むかしむかし

さる老舗大企業グループのトップである会長には、大事に育ててきた四姉妹がおりまして

その末っ子天使ちゃんのもとに

ぜひぜひ!我が社に来ていただきたい!

その美貌と将来性、その天使属性(←真顔)を、どうしても我が社のシンボルに欲しいのです!

という新興企業からの縁談が



会長はすぐさま、これは良縁だと言うカミの御告げ、もとい百戦錬磨の直感を信じ、天真爛漫天然箱入り娘体質な天使ちゃんを嫁がせることに…

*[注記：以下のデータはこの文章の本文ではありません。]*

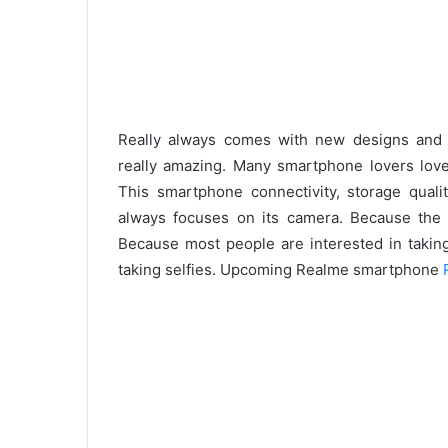
Really always comes with new designs and 
really amazing. Many smartphone lovers love 
This smartphone connectivity, storage quali
always focuses on its camera. Because the c
Because most people are interested in taking
taking selfies. Upcoming Realme smartphone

でも、仲の良い四姉妹を離してしまうのは何だか気が引けるのか

1年ぐらい行ってみて、別に何時でも戻ってきていいからね

などと言って、取り敢えず祝言


だけど

嫁いだ先での天使ちゃん

元来の人見知りが災いしてなかなか心を開くことができません


天使ちゃん、折り畳んでいた『はね』をこっそり出してみます

ぱたぱた

ちょっとはジャンプできるけど

ちゃんと翔べるのはまだまだらしい


頑張れってことかなぁ

て天使ちゃんは考えた

で、

ますます先頭に立って頑張ってみる



新興企業の方でも、老舗というブランド力と天使ちゃんのあまりにも天使な容姿が相まって、なかなか気安く話しかけることができません

老舗には老舗の考え方があり、それを分かってもらうにはどうすればいいのか

もしかして、分かり合えないのか


微妙な距離感のまま、それでも次々と仕事はやって来るわ、問題は起こるわ…


でも、この天使ちゃん

顔に似合わず、些細なことはすぐに忘れて前にすすむ、猪突猛進型天使ちゃんなので、多少のことは笑顔でかわし、もくもくと仕事を続けます


天使ちゃんのもとで一緒に仕事をする周囲の人達も、こうやって一緒に過ごす時間が増えてくると、ただただクールビューティっぷりに恐れおののいていたけど

何だかそれだけじゃない、ちょっとした人間らしさを垣間見ることもできるようになり…


この人…実はかなりの天然なんじゃ…


とか親近感を覚えて嬉しくなって

ね、聞いて、うちの天然ちゃんてばさぁ…

とか他人に話せるまで距離は縮まったかに見えたある日




天使ちゃんは、ふと考えた

折り畳んであった『はね』を、ちょっと出してみた



ぱたぱた

ぱたぱた


上に浮かんで軽くなった自分にちょっと驚く


見下ろせば、ずいぶん立派になった社屋がそこにあった


ぱたぱた

ぱたぱた


まだまだ

まだまだ


世界は広い


行ってみよう


あらたな世界へ


自分ひとりの力でハバタイテミヨウ



そして、




出戻ってきた末っ子天使ぴーさんに、長女のかざぽんは、昔と変わらず優しく、ぽんぽんと頭を撫でてくれた(←この場合、かざぽんの身長を優くんの身長と見なす)




てな絵ヅラが私の脳裏に浮かんだのだった、昨夜。